● EXERCISE OBJECTIVE: Nothing other than an exact copy of the lines from the one containing "titled Mission Saffron: Failed" through the last line of the listing below should be written.

● DATA RECORDS:

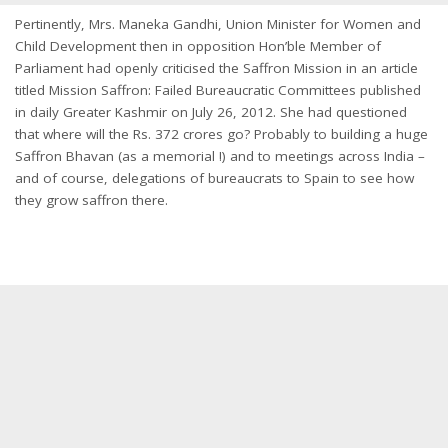
Pertinently, Mrs. Maneka Gandhi, Union Minister for Women and
Child Development then in opposition Hon’ble Member of
Parliament had openly criticised the Saffron Mission in an article
titled Mission Saffron: Failed Bureaucratic Committees published
in daily Greater Kashmir on July 26, 2012. She had questioned
that where will the Rs. 372 crores go? Probably to building a huge
Saffron Bhavan (as a memorial !) and to meetings across India –
and of course, delegations of bureaucrats to Spain to see how
they grow saffron there.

● THE COMPLETED TASK:
titled Mission Saffron: Failed Bureaucratic Committees published
in daily Greater Kashmir on July 26, 2012. She had questioned
that where will the Rs. 372 crores go? Probably to building a huge
Saffron Bhavan (as a memorial !) and to meetings across India –
and of course, delegations of bureaucrats to Spain to see how
they grow saffron there.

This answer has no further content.